Другие же стояли окаменев, лишенные воли уворачиваться.
Оказавшиеся внутри снимали с себя одежды и устремлялись друг к другу в естестве. И видения райских врат с раскрытыми створами являлись им в той божественной красоте, как видит ее Создатель.
Другие же смотрели на это и в ужасе бросались с высоты на землю, в полете осеняя себя крестными знамениями. И мать-земля ловила тела вернувшихся детей своих.
Колокола звенели в разнобой. И одни в том слышали благовест.
У других же от звуков набата кровь шла ушами, и кричали они скверные слова.
Сева Кошелкин собирался на службу. И никак не мог решить – какой же галстук повязать. Зеленый, с попугаем и голой женщиной, ему нравился больше – из-за попугая. В детстве он хотел стать летчиком. И попугай оживлял фантазию, уносил в небо, возвышал его. Но жирное пятно на груди женщины убивало мечту о полете и порождало скорбные мысли о новом дне бытия. И чем дольше тер он грудь женщины, тем более сальной делалась она. Попугай же на глазах хирел. Мерк в тени сияющей груди. И, бросая взгляд на галстук, Сева уже не всякий раз видел крылатый образ. Пятно случилось в пельменной. Пельмень соскользнул с вилки и упал на грудь одетого в галстук Севы Кошелкина. А пятно сделалось на груди голой женщины. И эта странная ирония уводила Севу в долгие размышления о неочевидности и запутанности мироздания. Второй галстук был чистый и черный. Без попугаев и запятнанных женщин. Только мелкий белый горох редко посыпанный по куску жаккарда. Он был Севе противен.
Пионер вышел на Красную площадь и протрубил в горн:
– Подъем, подъем! Вставай – не то убьем! А не встанешь – то зарежем! Подъем, подъем…
Люди на площади улыбались, фотографировали, салютовали.

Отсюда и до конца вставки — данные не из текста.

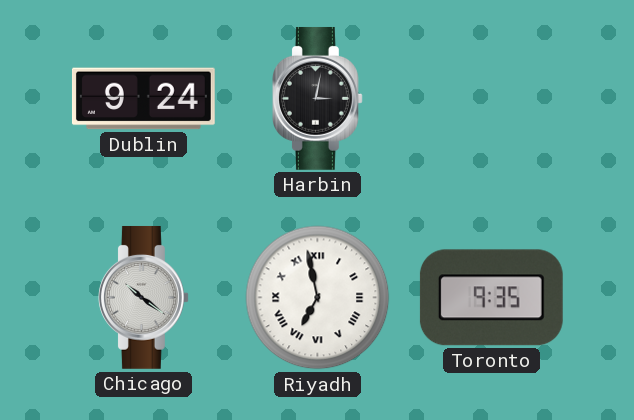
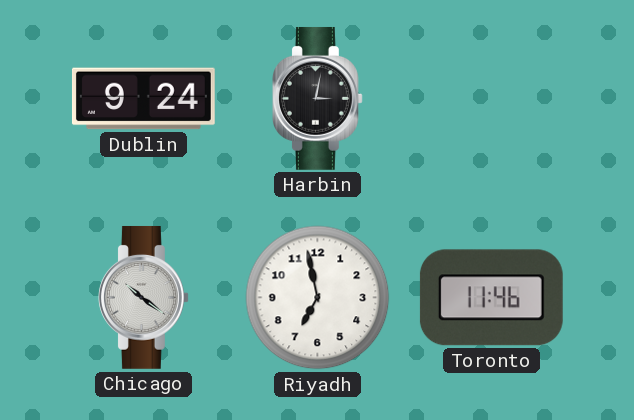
Riyadh numerals: Roman -> Arabic
Toronto: 9:35 -> 11:46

Но не все. Только некоторые. Остальные спешили.
Да и те, которые улыбались и салютовали, тоже спешили.
Пионер протрубил тот же сигнал еще раз… Потом еще… И еще…

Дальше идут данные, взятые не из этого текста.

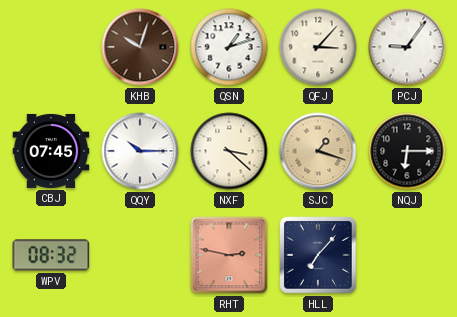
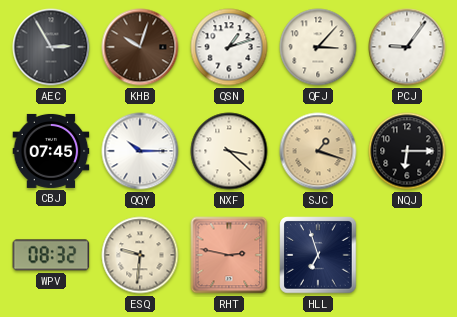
AEC: none -> 2:55
ESQ: none -> 9:31
HLL: 7:07 -> 6:57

И тут небо засвистело, земля загрохотала…
И на Красную площадь, на неприметную постройку, в которой хранился труп Ленина, упал Собор Парижской Богоматери. Не абы куда, а прямо на Ленина.
Сева Кошелкин все-таки сделал выбор. Он бросил женщину… И попугай улетел с нею. А Сева решил повязать черный с белым горохом. Но оказалось, что он забыл как завязывать галстук. И что он ни делал – всякий раз жаккард сворачивался петлей вокруг его шеи.
Пионер протрубил в седьмой раз. И из Собора Парижской Богоматери вышел труп Ленина. И люди на площади улыбались, фотографировали и салютовали. Но не все. Только некоторые. Остальные спешили.